Mr. Miller uses his experience to create safe spaces for open and honest dialogue about mental health. Through his nonprofit, Eustress, Inc., he assists youth in under-served communities to identify and overcome mental health challenges to achieve healthier, productive lifestyles.

He is passionate about bringing mental health awareness to the forefront of the Black community, so he obtained his master's degree in Clinical Mental Health Counseling to change the availability of black male therapists. Mr. Miller is a practicing mental health counselor in Charlotte, North Carolina at his private practice, The Good Stress Company.

Mr. Miller not only wants to empower those who struggle with mental health, but those who support this community as well. He created Be Who You Needed, a program that provides consultancy services and training to therapists and like-minded individuals to empower them to make the greatest impact in the mental health field.

Mr. Miller’s achievements in mental health wellness have been widely recognized. He has been featured on TEDx, The Weather Channel, Complex, Huffington Post, Power 105.1FM’s “The Breakfast Club,” Blavity, and The Good Men Project. He is also the recipient of the American Psychiatric Association Foundation award for Advancing Minority Mental Health, SXSW Community Service Award, and Omega Psi Phi’s Brother Paul Woods Bridge Builder Award.

Of all his accolades and roles, however, Mr. Miller proudly first serves as a mental health change agent. Mr. Miller’s inspirational work has globally impacted countless lives and under-served populations through his compassion, transparency, and awareness.

Francesca Reicherter

Francesca Reicherter is the Founder and President of Inspiring My Generation, a 501(c)3 in support of mental health awareness and suicide prevention, and is currently pursuing her master's in psychology at Pepperdine University. Inspired by her mental health journey, Francesca works to make resources and information accessible, namely through her 1) workbook series: "You Are Not Alone: The Workbook," a guide to help the reader build a coping toolbox and “I AM,” a guide to help the reader build tools to advocate for their mental health, and 2) "Normalize The Conversation" podcast series amplifying the voices of mental health professionals, advocates, and any individual interested in sharing their story.

Andrew Velasco

Andrew Velasco is an Arizona public school educator and a passionate mental health advocate. As a child, Andy was diagnosed with attention deficit disorder (ADD). The challenges he faced were further compounded by diagnoses of anxiety and depression during high school. He didn’t feel he had a trusted adult he could confide in and he struggled to reach out for support to help him cope with difficult thoughts and feelings. These lived experiences sparked his passion for helping other youth and led to his calling to teach. Today, Andy is finishing his second year as a high school English teacher. His second, and equally-important goal as an educator, is to help youth realize whatever they are feeling – it’s ok.

Dylan Nason

Dylan is a 25-year old advocate for mental health. He received mental health treatment briefly as a child, then later as an adult. He is passionate about sharing his lived experience because he believes when people understand the mental health system, and can articulate its challenges, real change can begin.
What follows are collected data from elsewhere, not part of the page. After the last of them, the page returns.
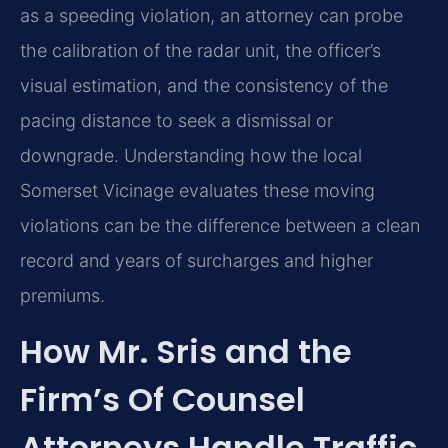
as a speeding violation, an attorney can probe
the calibration of the radar unit, the officer’s
visual estimation, and the consistency of the
pacing distance to seek a dismissal or
downgrade. Understanding how the local
Somerset Vicinage evaluates these moving
violations can be the difference between a clean
record and years of surcharges and higher
premiums.
How Mr. Sris and the
Firm’s Of Counsel
Attorneys Handle Traffic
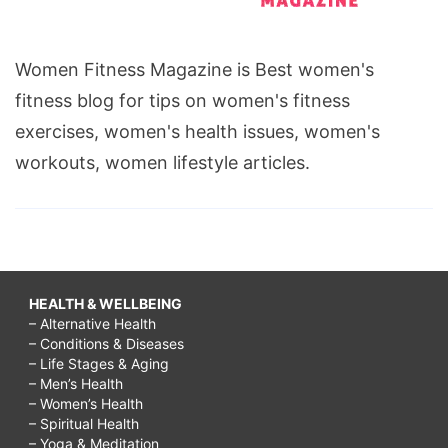
Women Fitness Magazine is Best women's
fitness blog for tips on women's fitness
exercises, women's health issues, women's
workouts, women lifestyle articles.
HEALTH & WELLBEING
– Alternative Health
– Conditions & Diseases
– Life Stages & Aging
– Men’s Health
– Women’s Health
– Spiritual Health
– Yoga & Meditation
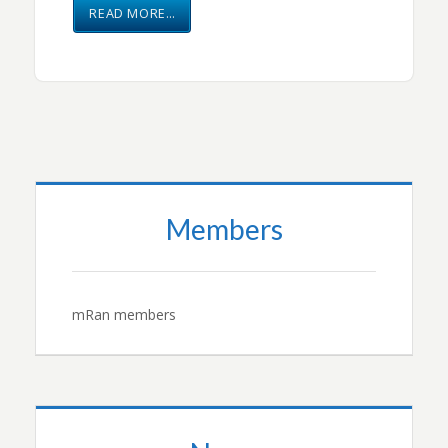
READ MORE…
Members
mRan members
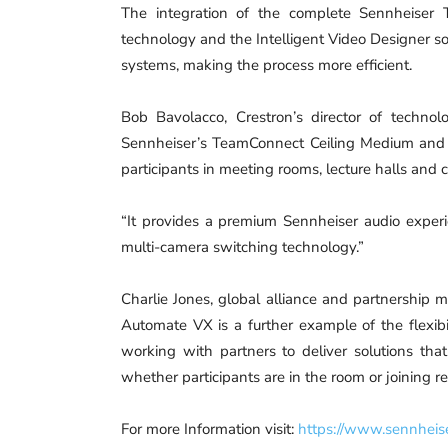
The integration of the complete Sennheiser 
technology and the Intelligent Video Designer so
systems, making the process more efficient.
Bob Bavolacco, Crestron’s director of technolo
Sennheiser’s TeamConnect Ceiling Medium and 
participants in meeting rooms, lecture halls and 
“It provides a premium Sennheiser audio exper
multi-camera switching technology.”
Charlie Jones, global alliance and partnership m
Automate VX is a further example of the flexib
working with partners to deliver solutions that
whether participants are in the room or joining r
For more Information visit:
https://www.sennheis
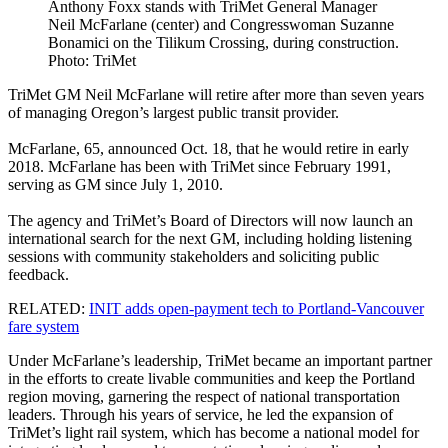
Anthony Foxx stands with TriMet General Manager
Neil McFarlane (center) and Congresswoman Suzanne
Bonamici on the Tilikum Crossing, during construction.
Photo: TriMet
TriMet GM Neil McFarlane will retire after more than seven years
of managing Oregon’s largest public transit provider.
McFarlane, 65, announced Oct. 18, that he would retire in early
2018. McFarlane has been with TriMet since February 1991,
serving as GM since July 1, 2010.
The agency and TriMet’s Board of Directors will now launch an
international search for the next GM, including holding listening
sessions with community stakeholders and soliciting public
feedback.
RELATED:
INIT adds open-payment tech to Portland-Vancouver
fare system
Under McFarlane’s leadership, TriMet became an important partner
in the efforts to create livable communities and keep the Portland
region moving, garnering the respect of national transportation
leaders. Through his years of service, he led the expansion of
TriMet’s light rail system, which has become a national model for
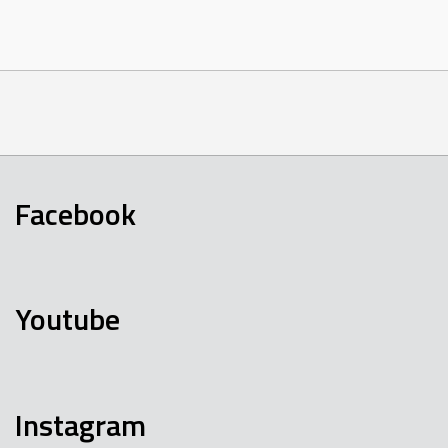
Facebook
Youtube
Instagram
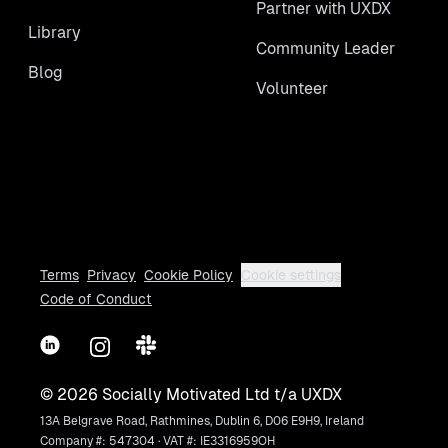
Partner with UXDX
Library
Community Leader
Blog
Volunteer
Terms
Privacy
Cookie Policy
Cookie settings
Code of Conduct
LinkedIn
Instagram
Slack
©
2026
Socially Motivated Ltd t/a UXDX
13A Belgrave Road, Rathmines, Dublin 6, D06 E9H9, Ireland
Company #: 547304 · VAT #: IE3316959OH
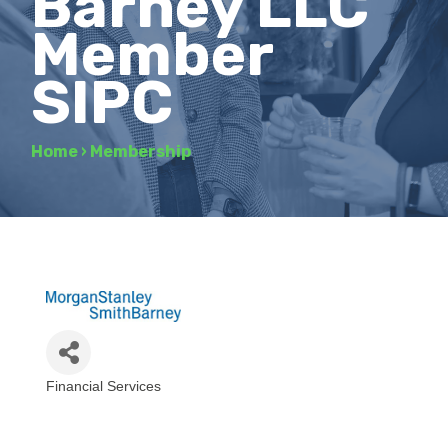
Barney LLC
Member
SIPC
Home
›
Membership
Financial Services
Categories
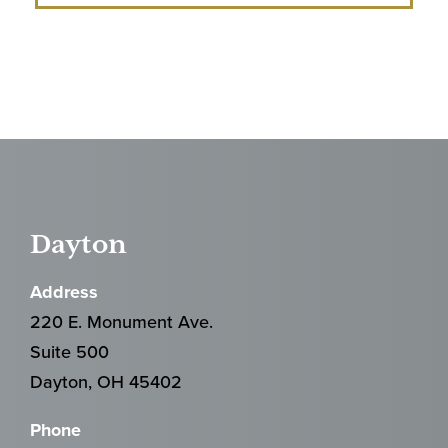
Dayton
Address
220 E. Monument Ave.
Suite 500
Dayton, OH 45402
Phone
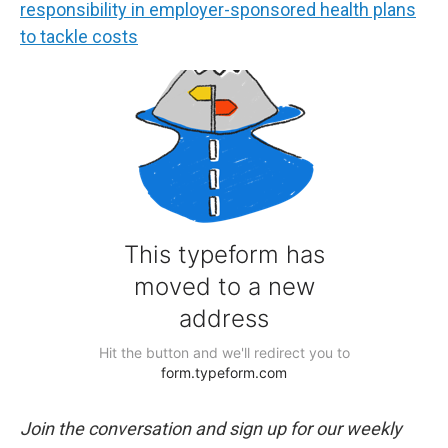
responsibility in employer-sponsored health plans
to tackle costs
Join the conversation and sign up for our weekly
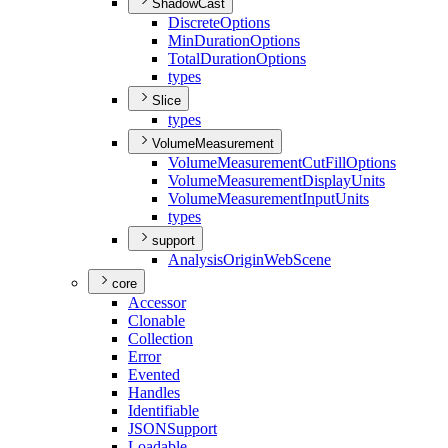
ShadowCast
Discrete
Options
Min
Duration
Options
Total
Duration
Options
types
Slice
types
VolumeMeasurement
Volume
Measurement
Cut
Fill
Options
Volume
Measurement
Display
Units
Volume
Measurement
Input
Units
types
support
Analysis
Origin
Web
Scene
core
Accessor
Clonable
Collection
Error
Evented
Handles
Identifiable
JSON
Support
Loadable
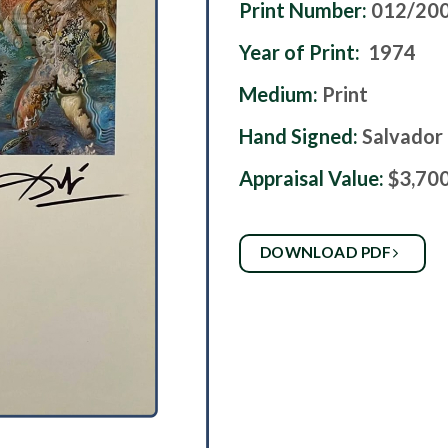
Print Number:
012/20
Year of Print:
1974
Medium:
Print
Hand Signed:
Salvador 
Appraisal Value:
$3,70
DOWNLOAD PDF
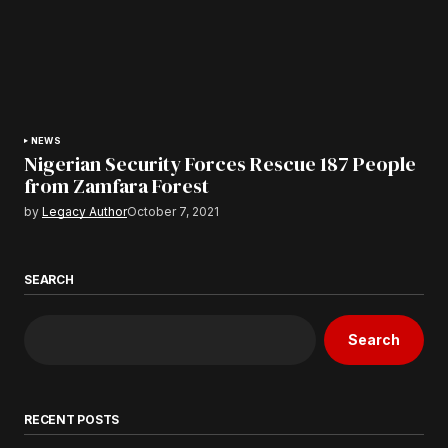
NEWS
Nigerian Security Forces Rescue 187 People
from Zamfara Forest
by
Legacy Author
October 7, 2021
SEARCH
Search
RECENT POSTS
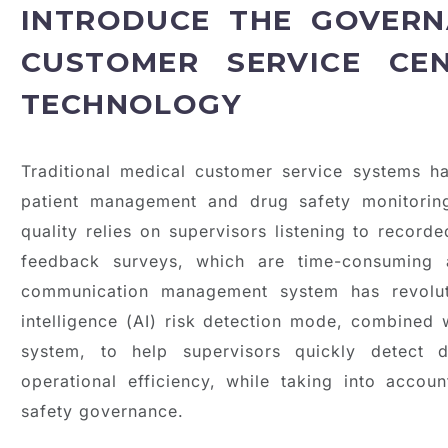
INTRODUCE THE GOVERN
CUSTOMER SERVICE CE
TECHNOLOGY
Traditional medical customer service systems 
patient management and drug safety monitorin
quality relies on supervisors listening to recor
feedback surveys, which are time-consuming a
communication management system has revolutio
intelligence (AI) risk detection mode, combined 
system, to help supervisors quickly detect 
operational efficiency, while taking into acc
safety governance.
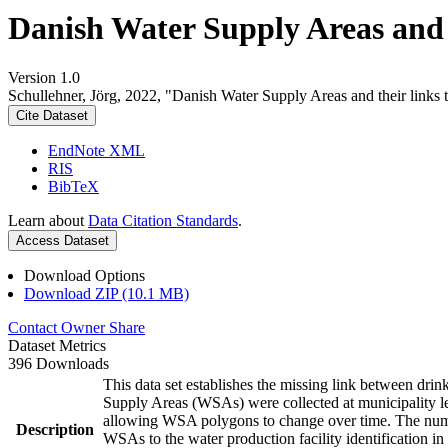
Danish Water Supply Areas and th
Version 1.0
Schullehner, Jörg, 2022, "Danish Water Supply Areas and their links to
Cite Dataset
EndNote XML
RIS
BibTeX
Learn about
Data Citation Standards
.
Access Dataset
Download Options
Download ZIP (10.1 MB)
Contact Owner
Share
Dataset Metrics
396 Downloads
This data set establishes the missing link between drin
Supply Areas (WSAs) were collected at municipality le
allowing WSA polygons to change over time. The numbe
Description
WSAs to the water production facility identification in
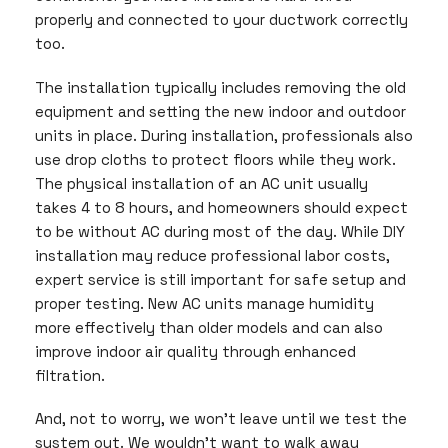
properly and connected to your ductwork correctly
too.
The installation typically includes removing the old
equipment and setting the new indoor and outdoor
units in place. During installation, professionals also
use drop cloths to protect floors while they work.
The physical installation of an AC unit usually
takes 4 to 8 hours, and homeowners should expect
to be without AC during most of the day. While DIY
installation may reduce professional labor costs,
expert service is still important for safe setup and
proper testing. New AC units manage humidity
more effectively than older models and can also
improve indoor air quality through enhanced
filtration.
And, not to worry, we won’t leave until we test the
system out. We wouldn’t want to walk away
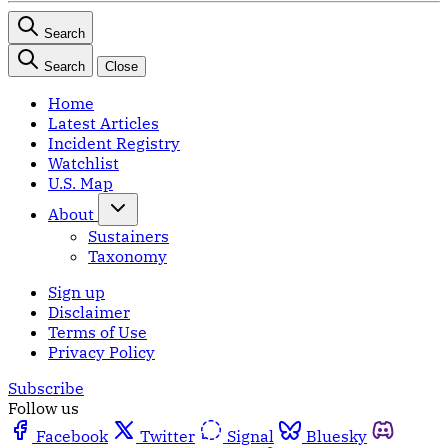
Search
Search
Close
Home
Latest Articles
Incident Registry
Watchlist
U.S. Map
About
Sustainers
Taxonomy
Sign up
Disclaimer
Terms of Use
Privacy Policy
Subscribe
Follow us
Facebook
Twitter
Signal
Bluesky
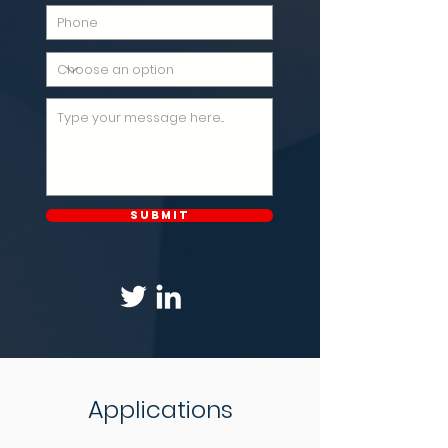
Submit
Applications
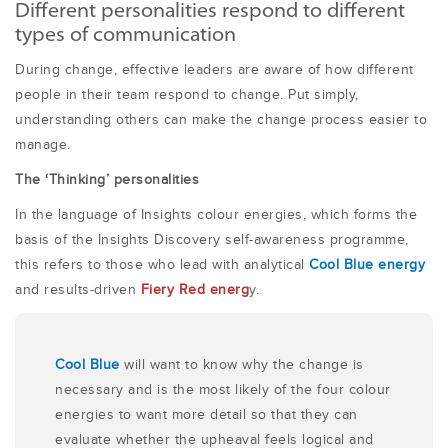
Different personalities respond to different
types of communication
During change, effective leaders are aware of how different
people in their team respond to change. Put simply,
understanding others can make the change process easier to
manage.
The ‘Thinking’ personalities
In the language of Insights colour energies, which forms the
basis of the Insights Discovery self-awareness programme,
this refers to those who lead with analytical
Cool Blue energy
and results-driven
Fiery Red energ
y.
Cool Blue
will want to know why the change is
necessary and is the most likely of the four colour
energies to want more detail so that they can
evaluate whether the upheaval feels logical and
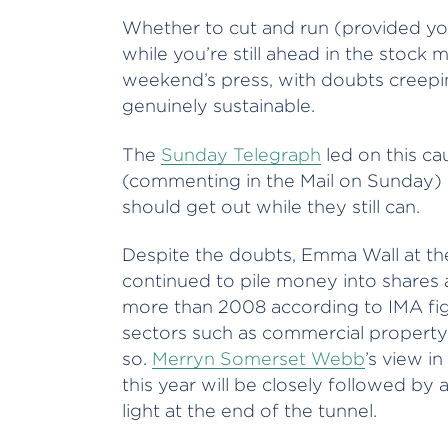
Whether to cut and run (provided yo
while you’re still ahead in the stock 
weekend’s press, with doubts creeping
genuinely sustainable.
The
Sunday Telegraph
led on this ca
(commenting in the Mail on Sunday) is 
should get out while they still can.
Despite the doubts, Emma Wall at the
continued to pile money into shares a
more than 2008 according to IMA figu
sectors such as commercial propert
so.
Merryn Somerset Webb
’s view in
this year will be closely followed by
light at the end of the tunnel.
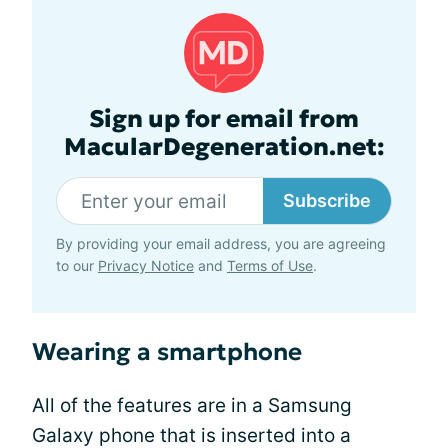
Sign up for email from
MacularDegeneration.net:
Subscribe
By providing your email address, you are agreeing
to our
Privacy Notice
and
Terms of Use
.
Wearing a smartphone
All of the features are in a Samsung
Galaxy phone that is inserted into a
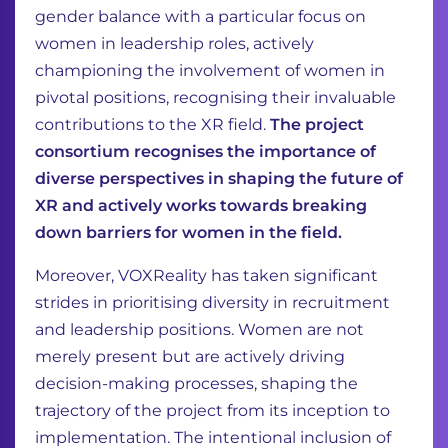
gender balance with a particular focus on
women in leadership roles, actively
championing the involvement of women in
pivotal positions, recognising their invaluable
contributions to the XR field.
The project
consortium recognises the importance of
diverse perspectives in shaping the future of
XR and actively works towards breaking
down barriers for women in the field.
Moreover, VOXReality has taken significant
strides in prioritising diversity in recruitment
and leadership positions. Women are not
merely present but are actively driving
decision-making processes, shaping the
trajectory of the project from its inception to
implementation. The intentional inclusion of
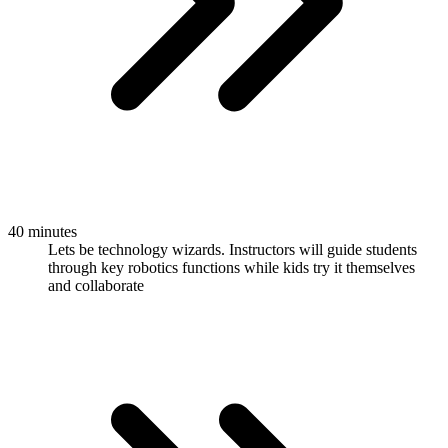
40 minutes
Lets be technology wizards. Instructors will guide students
through key robotics functions while kids try it themselves
and collaborate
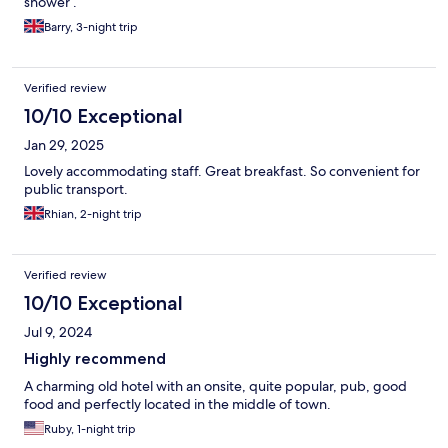
shower .
Barry, 3-night trip
Verified review
10/10 Exceptional
Jan 29, 2025
Lovely accommodating staff. Great breakfast. So convenient for
public transport.
Rhian, 2-night trip
Verified review
10/10 Exceptional
Jul 9, 2024
Highly recommend
A charming old hotel with an onsite, quite popular, pub, good
food and perfectly located in the middle of town.
Ruby, 1-night trip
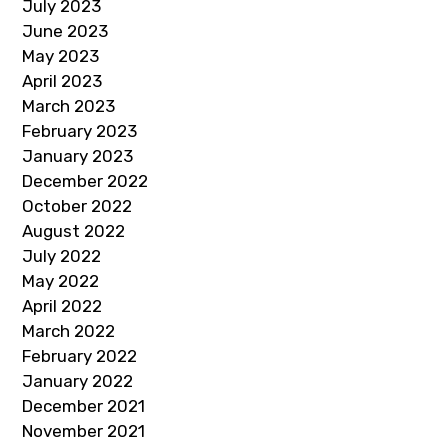
July 2023
June 2023
May 2023
April 2023
March 2023
February 2023
January 2023
December 2022
October 2022
August 2022
July 2022
May 2022
April 2022
March 2022
February 2022
January 2022
December 2021
November 2021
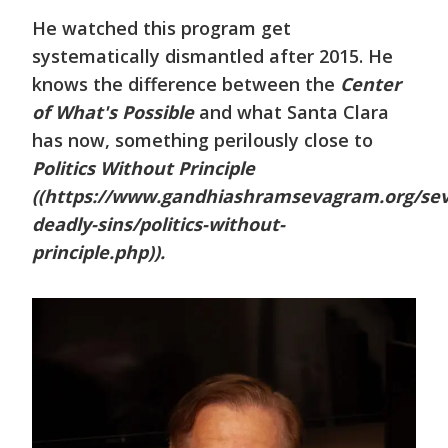
He watched this program get
systematically dismantled after 2015. He
knows the difference between the
Center
of What's Possible
and what Santa Clara
has now, something perilously close to
Politics Without Principle
((https://www.gandhiashramsevagram.org/se
deadly-sins/politics-without-
principle.php)).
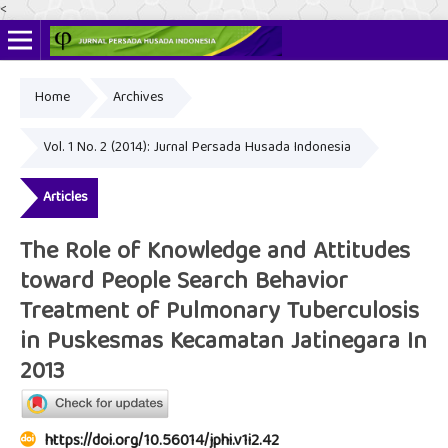
<
Home
Archives
Online ISSN: 2622-4666
Print ISSN: 2356-3281
Vol. 1 No. 2 (2014): Jurnal Persada Husada Indonesia
Articles
The Role of Knowledge and Attitudes
toward People Search Behavior
Treatment of Pulmonary Tuberculosis
in Puskesmas Kecamatan Jatinegara In
2013
https://doi.org/10.56014/jphi.v1i2.42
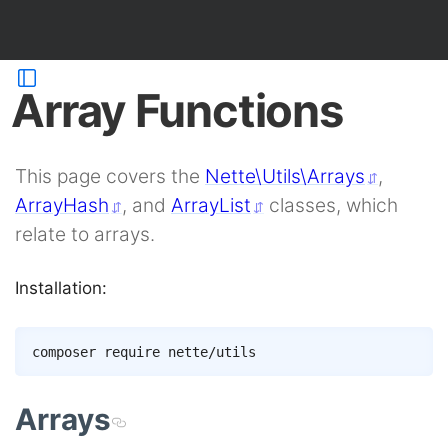
Array Functions
This page covers the
Nette\Utils\Arrays
,
ArrayHash
, and
ArrayList
classes, which
relate to arrays.
Installation:
Copy
composer
Arrays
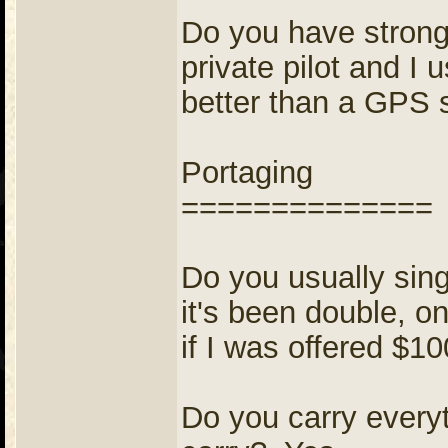
Do you have strong 
private pilot and I 
better than a GPS 
Portaging
==============
Do you usually sing
it's been double, on
if I was offered $1
Do you carry everyt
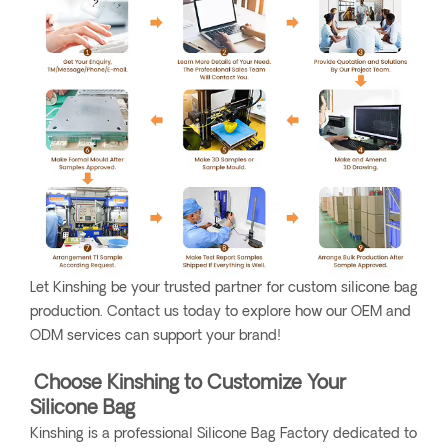
Let Kinshing be your trusted partner for custom silicone bag
production. Contact us today to explore how our OEM and
ODM services can support your brand!
Choose Kinshing to Customize Your
Silicone Bag
Kinshing is a professional Silicone Bag Factory dedicated to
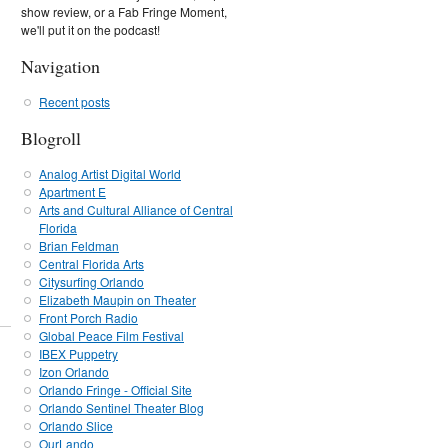
show review, or a Fab Fringe Moment,
we'll put it on the podcast!
Navigation
Recent posts
Blogroll
Analog Artist Digital World
Apartment E
Arts and Cultural Alliance of Central
Florida
Brian Feldman
Central Florida Arts
Citysurfing Orlando
Elizabeth Maupin on Theater
Front Porch Radio
Global Peace Film Festival
IBEX Puppetry
Izon Orlando
Orlando Fringe - Official Site
Orlando Sentinel Theater Blog
Orlando Slice
OurLando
Dylan started therapy at 10 years old because he had been sexually abused. However, he was only taken to a handful of appointments before they stopped. He was reintroduced to the mental health system at 18 when his drug use sent him into psychosis and his self-harm had become much more intense. After three years of hospitalizations and residential facilities, he started his journey to maintain his recovery while rebuilding his life. Part of that journey has been volunteering and looking for ways he can advocate for effective mental health treatment and empower others by sharing his story.